Assistée de Annie PRETESEILLE, Greffier, lors des débats et lors du prononcé, qui a signé la présente décision.
ENTRE :
— Madame [I] [O]
née le [Date naissance 1] 1964 à [Localité 2], demeurant [Adresse 2]
représentée par Maître Maud AVRIL-LOGETTE de la SELARL AVRIL-LOGETTE MAUD, avocats au barreau de RENNES, substitué par Me GRANDCOIN
Partie(s) demanderesse(s)
ET :
— Monsieur [R] [U]
né le [Date naissance 2] 1964 à [Localité 3],
— Madame [Z] [W]
née le [Date naissance 3] 1967 à [Localité 4],
demeurant ensemble [Adresse 3]
représentés par Maître Elodie KONG de la SELARL QUADRIGE AVOCATS, avocats au barreau de RENNES
Partie(s) défenderesse(s)
DEBATS :
L’affaire a été plaidée le 05 Mars 2026, et mise en délibéré pour être rendue le 09 Avril 2026 . A cette date le délibéré a été prorogé au 23 avril 2026.
JUGEMENT :
En audience publique, par jugement Contradictoire
En PREMIER RESSORT, par mise à disposition au Greffe
EXPOSÉ DU LITIGE
Par acte reçu le 26 juillet 2019 par maître [V] [S] (SAS LEXONOT), notaire, madame [I] [O] et monsieur [N] [B] ont vendu à madame [Z] [W] et monsieur [R] [U] un bien immobilier situé [Adresse 4] à [Localité 1] moyennant le prix de 645.000 €.
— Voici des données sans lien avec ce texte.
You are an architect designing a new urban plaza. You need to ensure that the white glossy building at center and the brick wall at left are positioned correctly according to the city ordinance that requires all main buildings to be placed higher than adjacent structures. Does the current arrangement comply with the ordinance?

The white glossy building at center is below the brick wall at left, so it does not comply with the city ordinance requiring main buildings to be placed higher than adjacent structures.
Se plaignant d’infiltrations et de fissures sur un mur pignon de la maison non portées à leur connaissance et découvertes peu de temps après leur emménagement, madame [Z] [W] et monsieur [R] [U] ont saisi le juge des référés du tribunal judiciaire de Rennes aux fins de désignation d’un expert en construction.
Par ordonnance du 23 octobre 2020, il a été fait droit à leur demande.
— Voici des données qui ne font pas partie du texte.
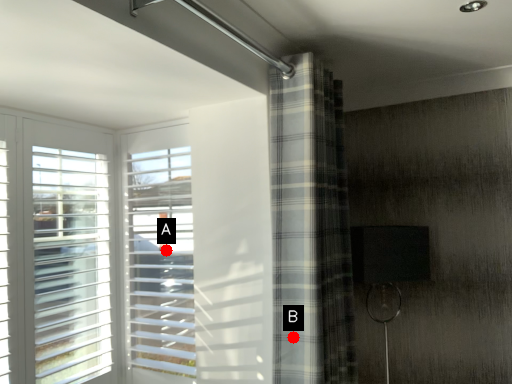 Question: Two points are circled on the image, labeled by A and B beside each circle. Which of the following is the closest to the observer?

Choices:
 (A) A is closer
 (B) B is closer

Answer: (B)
L’expert judiciaire a déposé son rapport le 30 août 2024.
Le 26 novembre 2024, madame [Z] [W] et monsieur [R] [U] ont notamment assigné madame [I] [O] et monsieur [N] [B] devant le juge du fond à l’effet de les voir condamner in solidum avec les MMA et la société GIBOIRE TRANSACTION au paiement des sommes suivantes :
— 303.607,05 € outre TVA en vigueur et indexation sur l’indice BT 01 depuis le dépôt du rapport de l’expert judiciaire (30/08/2024),
— 7.704,97 € TTC au titre des travaux de couverture,
— 2.500,00 € au titre des travaux de peinture,
— 60.000,00 € au titre du préjudice de jouissance arrêté à la date du dépôt du rapport d’expertise, sauf à parfaire,
— 1.000,00 € par mois jusqu’au paiement effectif des condamnations,
— 32.000,00 € au titre des frais de relogement, déménagement, garde meubles, etc.
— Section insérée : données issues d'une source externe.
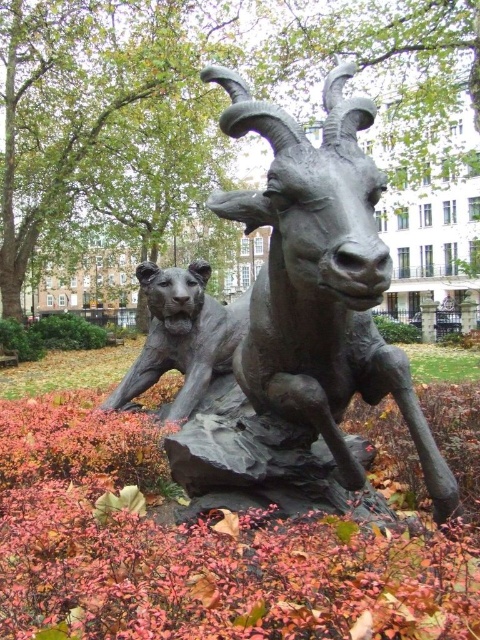 Question: Does bronze textured goat at center lie behind shiny bronze tiger at center?

Choices:
 (A) yes
 (B) no

Answer: (B)

Question: Which point appears closest to the camera in this image?

Choices:
 (A) [x=368, y=291]
 (B) [x=171, y=337]

Answer: (A)

Question: Among these points, which one is farthest from the camera?

Choices:
 (A) (347, 272)
 (B) (134, 362)
 (C) (44, 413)

Answer: (B)

Question: Can you confirm if bronze statue at center is bigger than shiny bronze tiger at center?

Choices:
 (A) no
 (B) yes

Answer: (B)

Question: Does bronze statue at center lie in front of bronze textured goat at center?

Choices:
 (A) no
 (B) yes

Answer: (B)

Question: Which is nearer to the bronze statue at center?

Choices:
 (A) bronze textured goat at center
 (B) shiny bronze tiger at center

Answer: (A)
— 10.000,00 € au titre du préjudice moral,
— 980,19 € au titre des mesures conservatoires durant les opérations d’expertise (factures [K]),
— une somme de 20.000,00 € au titre de l’article 700 du Code de procédure civile ainsi qu’aux entiers dépens qui comprendront les frais d’expertise de monsieur [X] et de monsieur [T] et dont distraction au profit de la SELARL QUADRIGE AVOCATS, par application de l’article 699 du Code de procédure civile.
Sur le fondement d’une ordonnance l’y autorisant du juge de l’exécution du tribunal judiciaire de Rennes en date du 26 août 2025, madame [Z] [W] et monsieur [R] [U] ont procédé le 05 septembre 2025 à une inscription d’hypothèque judiciaire provisoire sur le bien situé [Adresse 5], cadastré section CP n° [Cadastre 1] appartenant à madame [I] [O] en garantie du paiement de la somme de 75.000 €.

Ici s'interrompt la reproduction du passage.